All of the data goes into your copy exactly as written. Images do not.

BEGIN EXERCISE INPUTS

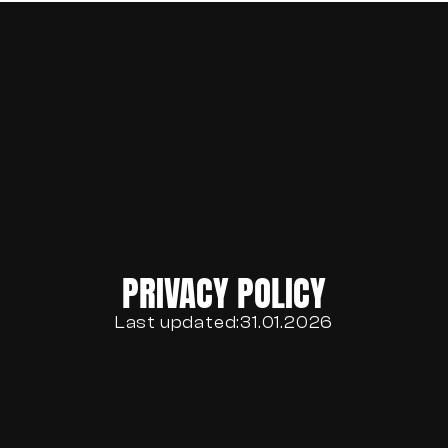
HOME
ABOUT
BLOG
CONTACT
PRIVACY POLICY
Last updated:
31.01.2026
Datenschutzerklärung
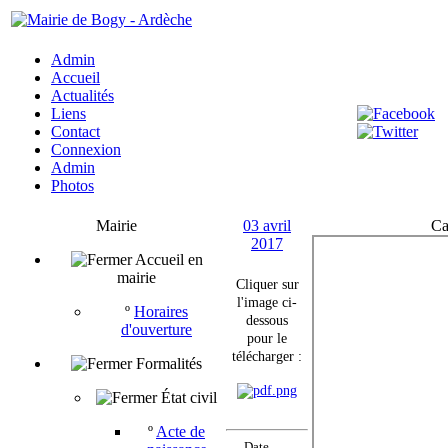
Admin
Accueil
Actualités
Liens
Contact
Connexion
Admin
Photos
Mairie
03 avril
Ca
2017
Accueil en
mairie
Cliquer sur
l'image ci-
º
Horaires
dessous
d'ouverture
pour le
télécharger :
Formalités
État civil
º
Acte de
Date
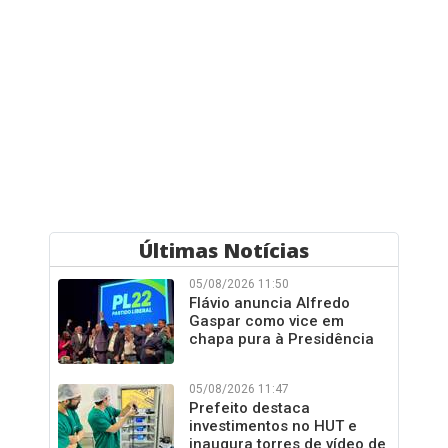
Últimas Notícias
05/08/2026 11:50
Flávio anuncia Alfredo
Gaspar como vice em
chapa pura à Presidência
05/08/2026 11:47
Prefeito destaca
investimentos no HUT e
inaugura torres de vídeo de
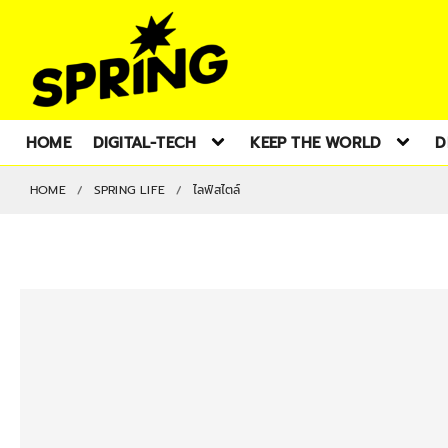
HOME
DIGITAL-TECH
KEEP THE WORLD
D
HOME
SPRING LIFE
ไลฟ์สไตล์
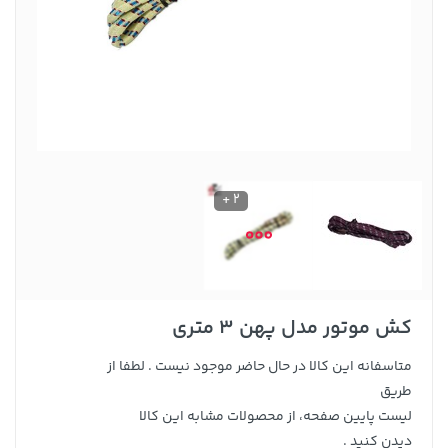
2 +
کش موتور مدل پهن 3 متری
متاسفانه این کالا در حال حاضر موجود نیست . لطفا از
طریق
لیست پایین صفحه، از محصولات مشابه این کالا
دیدن کنید .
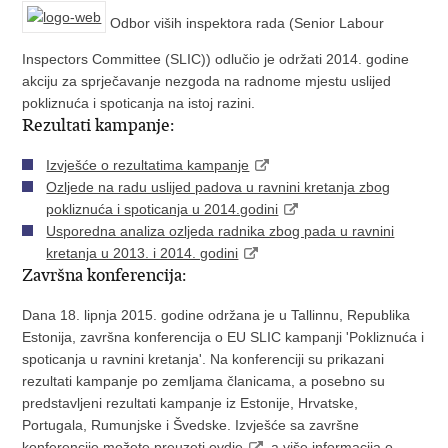
Odbor viših inspektora rada (Senior Labour
Inspectors Committee (SLIC)) odlučio je održati 2014. godine
akciju za sprječavanje nezgoda na radnome mjestu uslijed
pokliznuća i spoticanja na istoj razini.
Rezultati kampanje:
Izvješće o rezultatima kampanje
Ozljede na radu uslijed padova u ravnini kretanja zbog
pokliznuća i spoticanja u 2014.godini
Usporedna analiza ozljeda radnika zbog pada u ravnini
kretanja u 2013. i 2014. godini
Završna konferencija:
Dana 18. lipnja 2015. godine održana je u Tallinnu, Republika
Estonija, završna konferencija o EU SLIC kampanji 'Pokliznuća i
spoticanja u ravnini kretanja'. Na konferenciji su prikazani
rezultati kampanje po zemljama članicama, a posebno su
predstavljeni rezultati kampanje iz Estonije, Hrvatske,
Portugala, Rumunjske i Švedske. Izvješće sa završne
konferencije možete preuzeti
ovdje
, a više informacija o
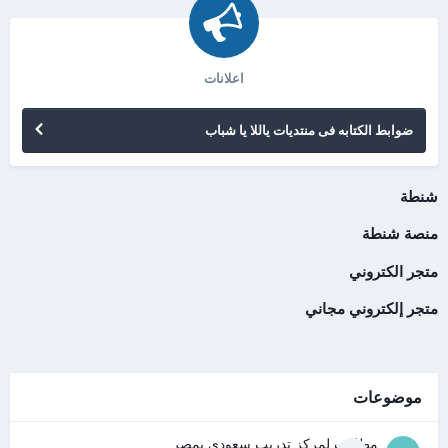
اعلانات
ضوابط الكتابه فى منتديات ياللا يا شباب
شنطة
منصة شنطة
متجر الكتروني
متجر إلكتروني مجاني
موضوعات
مطلوب لمركز تدريب سعودى بمصر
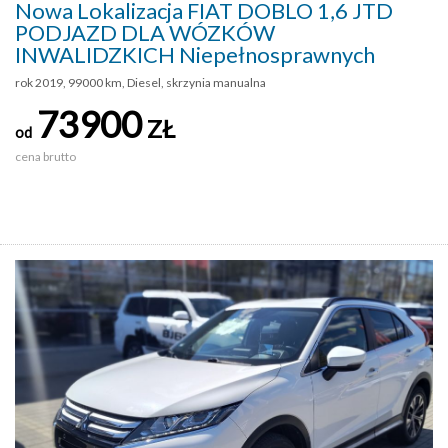
Nowa Lokalizacja FIAT DOBLO 1,6 JTD
PODJAZD DLA WÓZKÓW
INWALIDZKICH Niepełnosprawnych
rok 2019, 99000 km, Diesel, skrzynia manualna
73900
ZŁ
od
cena brutto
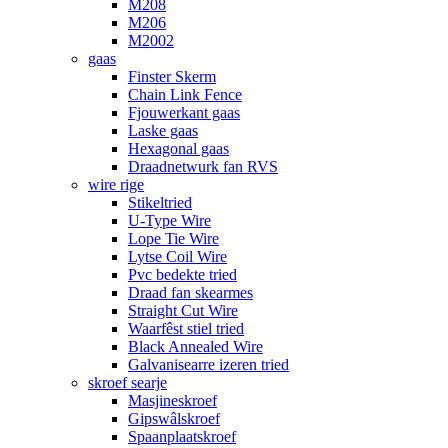
M208
M206
M2002
gaas
Finster Skerm
Chain Link Fence
Fjouwerkant gaas
Laske gaas
Hexagonal gaas
Draadnetwurk fan RVS
wire rige
Stikeltried
U-Type Wire
Lope Tie Wire
Lytse Coil Wire
Pvc bedekte tried
Draad fan skearmes
Straight Cut Wire
Waarfêst stiel tried
Black Annealed Wire
Galvanisearre izeren tried
skroef searje
Masjineskroef
Gipswâlskroef
Spaanplaatskroef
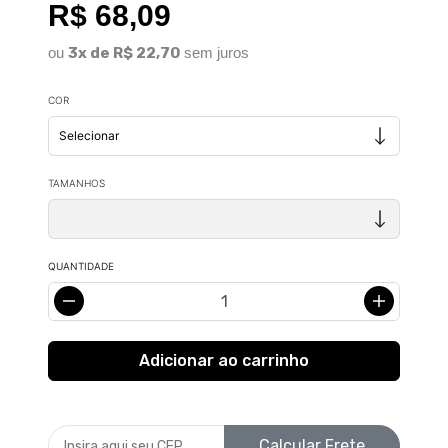
R$ 68,09
ou
3x de R$ 22,70
sem juros
COR
TAMANHOS
QUANTIDADE
Calcular Frete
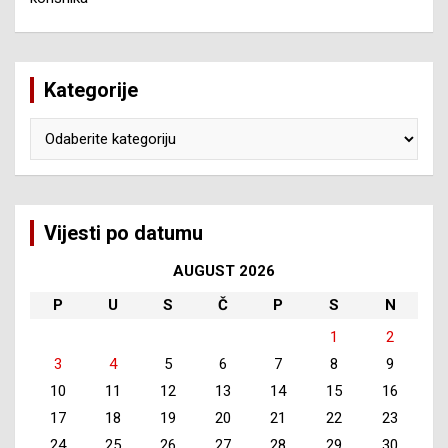
Kategorije
Kategorije
Vijesti po datumu
AUGUST 2026
P
U
S
Č
P
S
N
1
2
3
4
5
6
7
8
9
10
11
12
13
14
15
16
17
18
19
20
21
22
23
24
25
26
27
28
29
30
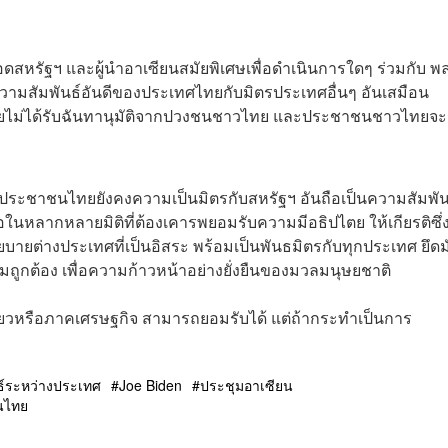
สหรัฐฯ และผู้นำอาเซียนสมัยพิเศษเพื่อดำเนินการใดๆ ร่วมกับ พล
ความสัมพันธ์อันดีของประเทศไทยกับมิตรประเทศอื่นๆ อันเสมือน
โดยไม่ได้รับฉันทานุมัติจากปวงชนชาวไทย และประชาชนชาวไทยจะ
ว่า ประชาชนไทยยังคงความเป็นมิตรกับสหรัฐฯ อันถือเป็นความสัมพัน
อในหลากหลายมิติที่ต้องเคารพยอมรับความมีอธิปไตย ให้เกียรติซึ่
ายต่างประเทศที่เป็นอิสระ พร้อมเป็นพันธมิตรกับทุกประเทศ ยึดมั
ถูกต้อง เพื่อความก้าวหน้าอย่างยั่งยืนของมวลมนุษยชาติ
ที่ยวหรือภาคเศรษฐกิจ สามารถยอมรับได้ แต่ถ้ากระทำเป็นการ
ธ์ระหว่างประเทศ
Joe Biden
ประชุมอาเซียน
นไทย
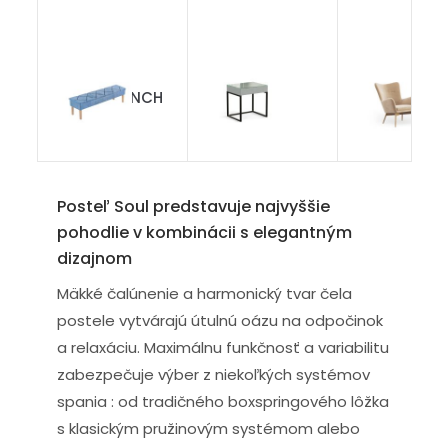
Lavica BENCH
Industry
Breeze
Posteľ Soul predstavuje najvyššie
pohodlie v kombinácii s elegantným
dizajnom
Mäkké čalúnenie a harmonický tvar čela
postele vytvárajú útulnú oázu na odpočinok
a relaxáciu. Maximálnu funkčnosť a variabilitu
zabezpečuje výber z niekoľkých systémov
spania : od tradičného boxspringového lôžka
s klasickým pružinovým systémom alebo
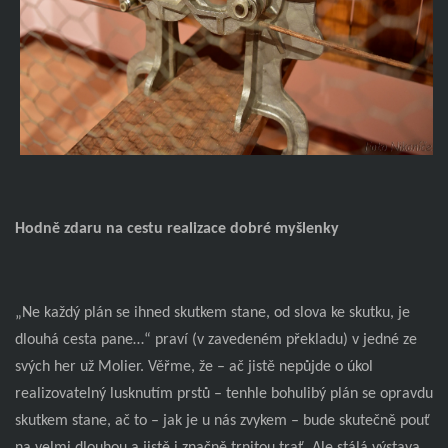
Hodně zdaru na cestu realizace dobré myšlenky
„Ne každý plán se ihned skutkem stane, od slova ke skutku, je
dlouhá cesta pane…“ praví (v zavedeném překladu) v jedné ze
svých her už Molier. Věřme, že – ač jistě nepůjde o úkol
realizovatelný lusknutím prstů – tenhle bohulibý plán se opravdu
skutkem stane, ač to – jak je u nás zvykem – bude skutečně pouť
na velmi dlouhou a jistě i značně trnitou trať. Ale stálá výstava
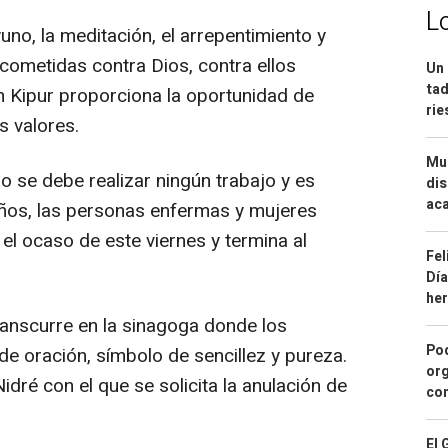
L
uno, la meditación, el arrepentimiento y
s cometidas contra Dios, contra ellos
Un 
tad
 Kipur proporciona la oportunidad de
ri
s valores.
Mue
o se debe realizar ningún trabajo y es
dis
aca
niños, las personas enfermas y mujeres
l ocaso de este viernes y termina al
Fel
Día
he
ranscurre en la sinagoga donde los
Pod
 de oración, símbolo de sencillez y pureza.
org
Nidré con el que se solicita la anulación de
con
El 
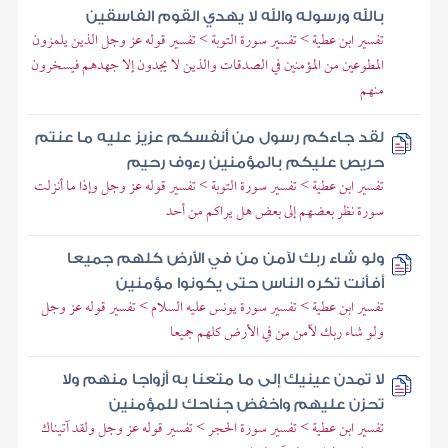
بالله ورسوله والله لا يهدي القوم الفاسقين
تفسير ابن عطية > تفسير سورة التوبة > تفسير قوله عز وجل الذين يلمزون
المطوعين من المؤمنين في الصدقات والذين لا يجدون إلا جهدهم فيسخرون
منهم
لقد جاءكم رسول من أنفسكم عزيز عليه ما عنتم
حريص عليكم بالمؤمنين رءوف رحيم
تفسير ابن عطية > تفسير سورة التوبة > تفسير قوله عز وجل وإذا ما أنزلت
سورة نظر بعضهم إلى بعض هل يراكم من أحد
ولو شاء ربك لآمن من في الأرض كلهم جميعا
أفأنت تكره الناس حتى يكونوا مؤمنين
تفسير ابن عطية > تفسير سورة يونس عليه السلام > تفسير قوله عز وجل
ولو شاء ربك لآمن من في الأرض كلهم جميعا
لا تمدن عينيك إلى ما متعنا به أزواجا منهم ولا
تحزن عليهم واخفض جناحك للمؤمنين
تفسير ابن عطية > تفسير سورة الحجر > تفسير قوله عز وجل ولقد آتيناك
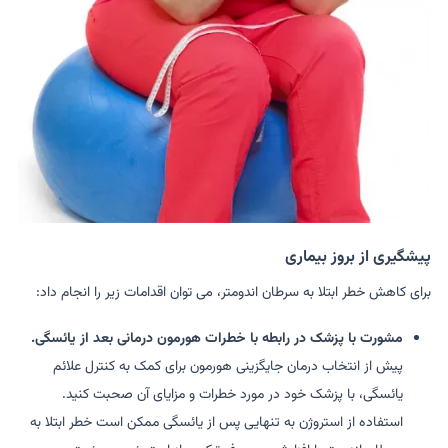
پیشگیری از بروز بیماری
برای کاهش خطر ابتلا به سرطان اندومتر، می توان اقدامات زیر را انجام داد:
مشورت با پزشک در رابطه با خطرات هورمون درمانی بعد از یائسگی.
پیش از انتخاب درمان جایگزینی هورمون برای کمک به کنترل علائم
یائسگی، با پزشک خود در مورد خطرات و مزایای آن صحبت کنید.
استفاده از استروژن به تنهایی پس از یائسگی ممکن است خطر ابتلا به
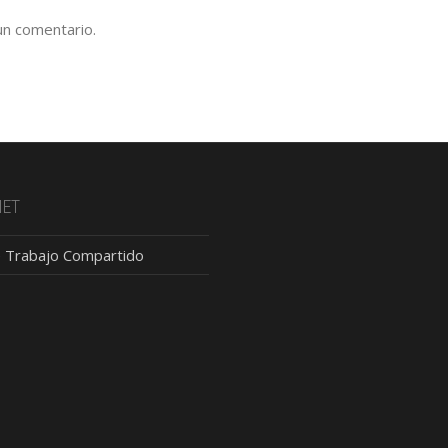
un comentario.
NET
 Trabajo Compartido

END EXERCISE INPUTS

**EXERCISE ANSWER:**
HOME
ABOUT
BLOG
CONTACT
PRIVACY POLICY
Last updated:
31.01.2026
Datenschutzerklärung
Admin
Accueil
Actualités
Liens
Contact
Connexion
Admin
Photos
Mairie
03 avril
Ca
2017
Accueil en
mairie
Cliquer sur
l'image ci-
º
Horaires
dessous
d'ouverture
pour le
télécharger :
Formalités
État civil
º
Acte de
Date
Últimas Notícias
05/08/2026 11:50
Flávio anuncia Alfredo
Gaspar como vice em
chapa pura à Presidência
05/08/2026 11:47
Prefeito destaca
investimentos no HUT e
inaugura torres de vídeo de
HOME
DIGITAL-TECH
KEEP THE WORLD
D
HOME
SPRING LIFE
ไลฟ์สไตล์
2 +
کش موتور مدل پهن 3 متری
متاسفانه این کالا در حال حاضر موجود نیست . لطفا از
طریق
لیست پایین صفحه، از محصولات مشابه این کالا
دیدن کنید .
Odbor viših inspektora rada (Senior Labour
Inspectors Committee (SLIC)) odlučio je održati 2014. godine
akciju za sprječavanje nezgoda na radnome mjestu uslijed
pokliznuća i spoticanja na istoj razini.
Rezultati kampanje:
Izvješće o rezultatima kampanje
Ozljede na radu uslijed padova u ravnini kretanja zbog
pokliznuća i spoticanja u 2014.godini
Usporedna analiza ozljeda radnika zbog pada u ravnini
kretanja u 2013. i 2014. godini
Završna konferencija:
Dana 18. lipnja 2015. godine održana je u Tallinnu, Republika
Estonija, završna konferencija o EU SLIC kampanji 'Pokliznuća i
spoticanja u ravnini kretanja'. Na konferenciji su prikazani
rezultati kampanje po zemljama članicama, a posebno su
predstavljeni rezultati kampanje iz Estonije, Hrvatske,
Portugala, Rumunjske i Švedske. Izvješće sa završne
konferencije možete preuzeti
ovdje
, a više informacija o
اعلانات
ضوابط الكتابه فى منتديات ياللا يا شباب
شنطة
منصة شنطة
متجر الكتروني
متجر إلكتروني مجاني
موضوعات
مطلوب لمركز تدريب سعودى بمصر
Nowa Lokalizacja FIAT DOBLO 1,6 JTD
PODJAZD DLA WÓZKÓW
INWALIDZKICH Niepełnosprawnych
rok 2019, 99000 km, Diesel, skrzynia manualna
73900
ZŁ
od
cena brutto
M208
M206
M2002
gaas
Finster Skerm
Chain Link Fence
Fjouwerkant gaas
Laske gaas
Hexagonal gaas
Draadnetwurk fan RVS
wire rige
Stikeltried
U-Type Wire
Lope Tie Wire
Lytse Coil Wire
Pvc bedekte tried
Draad fan skearmes
Straight Cut Wire
Waarfêst stiel tried
Black Annealed Wire
Galvanisearre izeren tried
skroef searje
Masjineskroef
Gipswâlskroef
Spaanplaatskroef
R$ 68,09
ou
3x de R$ 22,70
sem juros
COR
TAMANHOS
QUANTIDADE
Calcular Frete
Kategorije
Kategorije
Vijesti po datumu
AUGUST 2026
P
U
S
Č
P
S
N
1
2
3
4
5
6
7
8
9
10
11
12
13
14
15
16
17
18
19
20
21
22
23
24
25
26
27
28
29
30
สหรัฐฯ และผู้นำอาเซียนสมัยพิเศษเพื่อดำเนินการใดๆ ร่วมกับ พล
ความสัมพันธ์อันดีของประเทศไทยกับมิตรประเทศอื่นๆ อันเสมือน
โดยไม่ได้รับฉันทานุมัติจากปวงชนชาวไทย และประชาชนชาวไทยจะ
ว่า ประชาชนไทยยังคงความเป็นมิตรกับสหรัฐฯ อันถือเป็นความสัมพัน
อในหลากหลายมิติที่ต้องเคารพยอมรับความมีอธิปไตย ให้เกียรติซึ่
ายต่างประเทศที่เป็นอิสระ พร้อมเป็นพันธมิตรกับทุกประเทศ ยึดมั
ถูกต้อง เพื่อความก้าวหน้าอย่างยั่งยืนของมวลมนุษยชาติ
ที่ยวหรือภาคเศรษฐกิจ สามารถยอมรับได้ แต่ถ้ากระทำเป็นการ
ธ์ระหว่างประเทศ
Joe Biden
ประชุมอาเซียน
นไทย
Lavica BENCH
Industry
Breeze
Posteľ Soul predstavuje najvyššie
pohodlie v kombinácii s elegantným
dizajnom
Mäkké čalúnenie a harmonický tvar čela
postele vytvárajú útulnú oázu na odpočinok
a relaxáciu. Maximálnu funkčnosť a variabilitu
zabezpečuje výber z niekoľkých systémov
spania : od tradičného boxspringového lôžka
s klasickým pružinovým systémom alebo
Hodně zdaru na cestu realizace dobré myšlenky
„Ne každý plán se ihned skutkem stane, od slova ke skutku, je
dlouhá cesta pane…“ praví (v zavedeném překladu) v jedné ze
svých her už Molier. Věřme, že – ač jistě nepůjde o úkol
realizovatelný lusknutím prstů – tenhle bohulibý plán se opravdu
skutkem stane, ač to – jak je u nás zvykem – bude skutečně pouť
na velmi dlouhou a jistě i značně trnitou trať. Ale stálá výstava
L
uno, la meditación, el arrepentimiento y
s cometidas contra Dios, contra ellos
Un 
tad
 Kipur proporciona la oportunidad de
ri
s valores.
Mue
o se debe realizar ningún trabajo y es
dis
aca
niños, las personas enfermas y mujeres
l ocaso de este viernes y termina al
Fel
Día
he
ranscurre en la sinagoga donde los
Pod
 de oración, símbolo de sencillez y pureza.
org
Nidré con el que se solicita la anulación de
con
El 
بالله ورسوله والله لا يهدي القوم الفاسقين
تفسير ابن عطية > تفسير سورة التوبة > تفسير قوله عز وجل الذين يلمزون
المطوعين من المؤمنين في الصدقات والذين لا يجدون إلا جهدهم فيسخرون
منهم
لقد جاءكم رسول من أنفسكم عزيز عليه ما عنتم
حريص عليكم بالمؤمنين رءوف رحيم
تفسير ابن عطية > تفسير سورة التوبة > تفسير قوله عز وجل وإذا ما أنزلت
سورة نظر بعضهم إلى بعض هل يراكم من أحد
ولو شاء ربك لآمن من في الأرض كلهم جميعا
أفأنت تكره الناس حتى يكونوا مؤمنين
تفسير ابن عطية > تفسير سورة يونس عليه السلام > تفسير قوله عز وجل
ولو شاء ربك لآمن من في الأرض كلهم جميعا
لا تمدن عينيك إلى ما متعنا به أزواجا منهم ولا
تحزن عليهم واخفض جناحك للمؤمنين
تفسير ابن عطية > تفسير سورة الحجر > تفسير قوله عز وجل ولقد آتيناك
پیشگیری از بروز بیماری
برای کاهش خطر ابتلا به سرطان اندومتر، می توان اقدامات زیر را انجام داد:
مشورت با پزشک در رابطه با خطرات هورمون درمانی بعد از یائسگی.
پیش از انتخاب درمان جایگزینی هورمون برای کمک به کنترل علائم
یائسگی، با پزشک خود در مورد خطرات و مزایای آن صحبت کنید.
استفاده از استروژن به تنهایی پس از یائسگی ممکن است خطر ابتلا به
un comentario.
NET
 Trabajo Compartido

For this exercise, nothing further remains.